At the foot of the Big Air Shougang, the venue for the Big Air competitions (snowboarding and freestyle skiing), the visitor center was designed by the Polytechnic University of Turin, host city of the 2006 Winter Olympics.
"An area of some nine million square meters -- seven times larger than the area occupied by the World Expo hosted by Milan in 2015 -- is gradually becoming a district returned to urban life with all its necessary connections," recalled Michele Bonino, one of the Italian architects.
The Polytechnic University has been collaborating with the Beijing-based Tsinghua University since 2008, and they have organized joint research and academic programs since 2012. It took four years of close collaboration to finalize the plans for the project.
The visitor center, in the heart of Shougang, a repurposed industrial complex of iron and steel plants, was born from the renovation of a portion of a former Oxigen Factory right at the entrance of the Olympic complex.
As a whole, Bonino explained, the master plan for Shougang was a key example of urban regeneration, whose aim was to gradually return a huge industrial area to the city.
"The skeleton of the old factory has been maintained intact, while inside it, a new structure made of concrete and glass has been designed. It is suspended from the ground and almost floating," the architect said.
Using an innovative design, the new structure leaves the visitor center's ground floor almost unsupported. "This creates a sort of covered public plaza below, which would welcome visitors at the beginning of their Olympic experience," he explained.

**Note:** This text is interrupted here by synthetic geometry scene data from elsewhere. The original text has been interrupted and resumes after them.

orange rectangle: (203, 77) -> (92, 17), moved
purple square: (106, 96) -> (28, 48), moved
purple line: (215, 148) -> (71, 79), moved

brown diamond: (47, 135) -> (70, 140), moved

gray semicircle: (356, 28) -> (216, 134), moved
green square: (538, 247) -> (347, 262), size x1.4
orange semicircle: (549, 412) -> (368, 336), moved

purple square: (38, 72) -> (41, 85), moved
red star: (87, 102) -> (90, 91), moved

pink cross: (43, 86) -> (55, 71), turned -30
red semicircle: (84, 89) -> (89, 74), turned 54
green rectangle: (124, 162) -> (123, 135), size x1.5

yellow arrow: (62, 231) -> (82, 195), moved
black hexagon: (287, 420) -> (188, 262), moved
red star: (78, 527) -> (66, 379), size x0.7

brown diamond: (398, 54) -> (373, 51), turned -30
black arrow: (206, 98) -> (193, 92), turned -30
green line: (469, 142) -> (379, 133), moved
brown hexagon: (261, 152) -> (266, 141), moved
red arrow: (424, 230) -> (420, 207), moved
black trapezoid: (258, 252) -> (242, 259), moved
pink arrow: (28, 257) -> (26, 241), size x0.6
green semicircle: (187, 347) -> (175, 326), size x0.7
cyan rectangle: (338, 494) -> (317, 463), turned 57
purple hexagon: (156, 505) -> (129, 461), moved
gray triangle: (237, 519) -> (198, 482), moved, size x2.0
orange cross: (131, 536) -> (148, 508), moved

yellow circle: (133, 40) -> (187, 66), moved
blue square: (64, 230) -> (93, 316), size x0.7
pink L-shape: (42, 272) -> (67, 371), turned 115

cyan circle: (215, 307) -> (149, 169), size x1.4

In a recent statement, Guido Saracco, rector of the Polytechnic University, said that they were proud to have directly contributed to the Beijing 2022 Olympic Winter Games.

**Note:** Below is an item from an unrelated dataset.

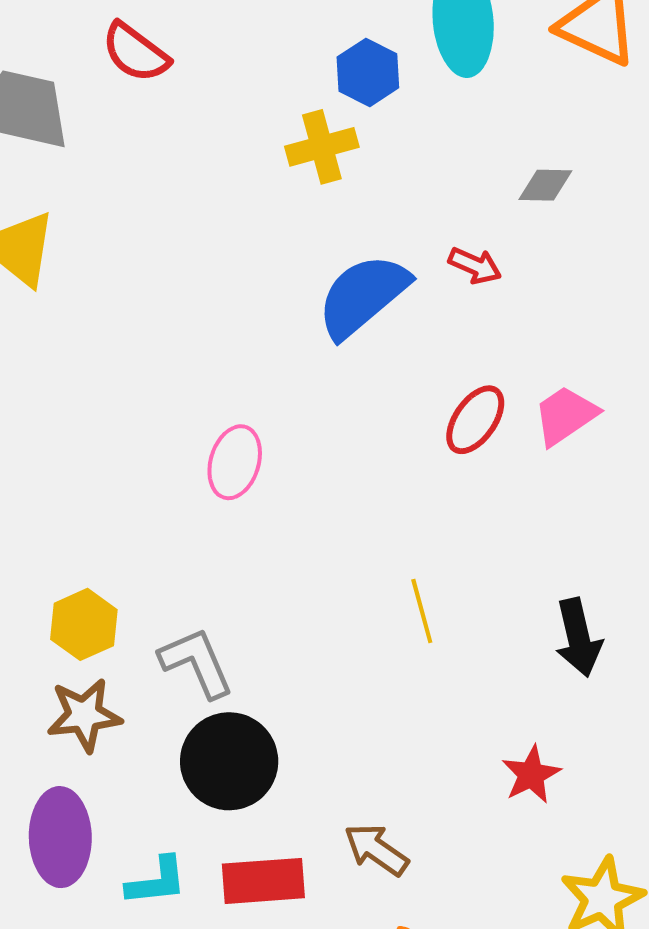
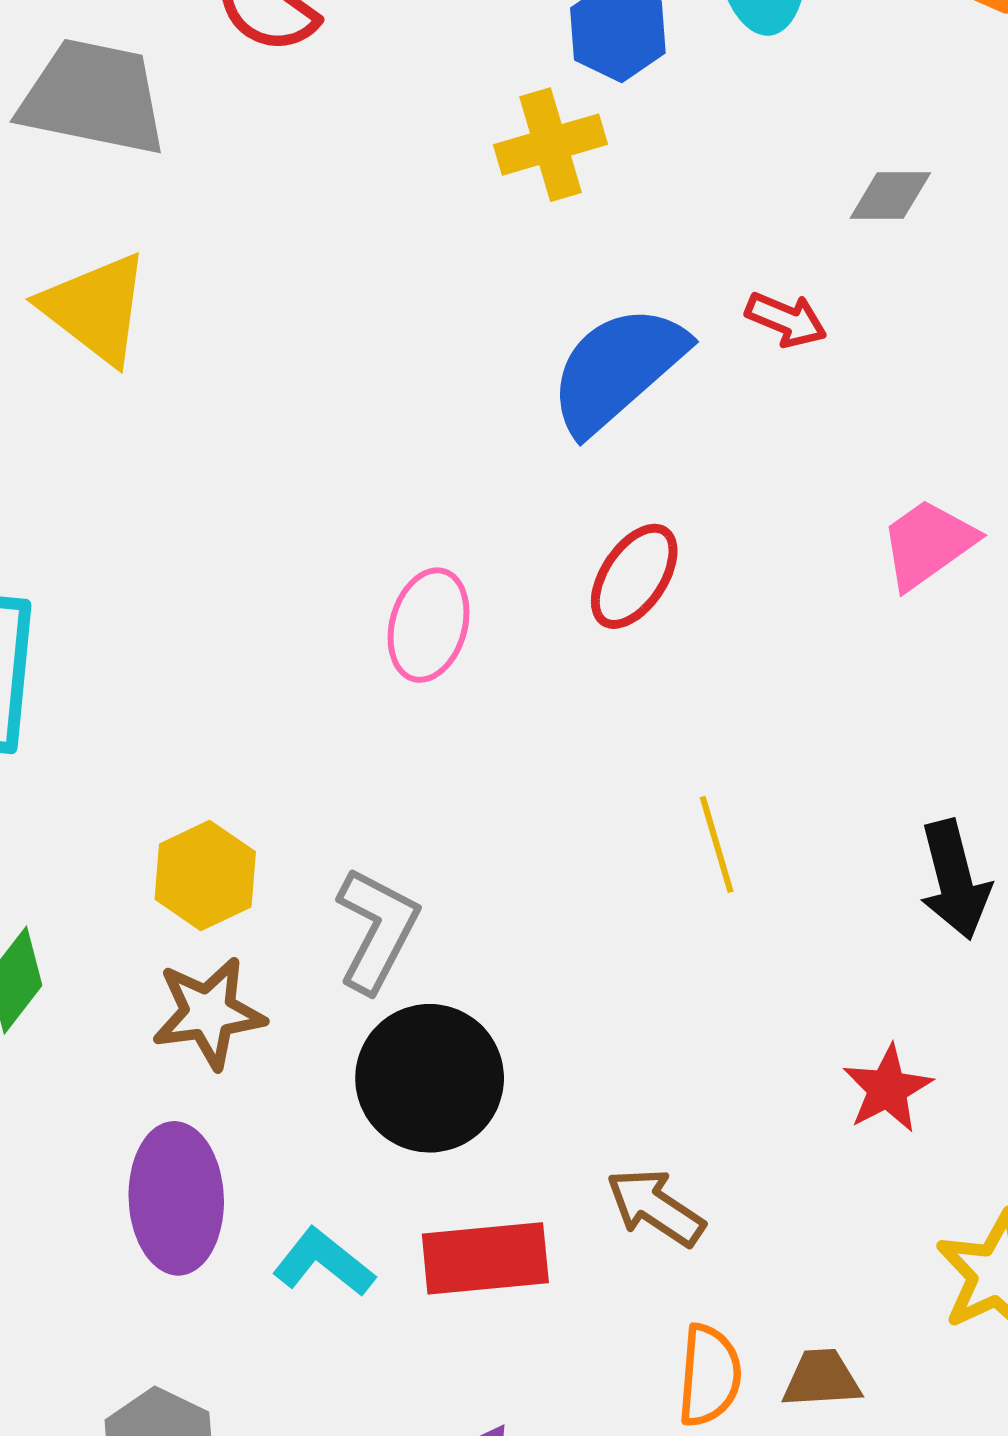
red ellipse: (475, 420) -> (634, 576), moved
gray L-shape: (196, 663) -> (377, 930), turned 52
cyan L-shape: (157, 881) -> (324, 1262), turned -134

For a long time and until a few decades ago, Turin had been an industrial city, and the experience developed in renovating and reusing its industrial heritage might also have played a role in the Chinese architects' decision to assign the project to their Italian colleagues, Bonino said.
The Italian team of architects included four PhD students. Camilla Forina, 30-year-old, was one of them and coordinated the production of materials at the China Room of Polytechnic University. Two such students completed their dual doctoral programs with Tsinghua.
The plan for the visitor center was born out of a series of expert meetings at the Polytechnic University involving designers, structural and plant engineers and other specialists.
"In this way, we approached the working method of the Chinese universities, where it is normal practice for students and professors to work side by side on field projects," Forina said.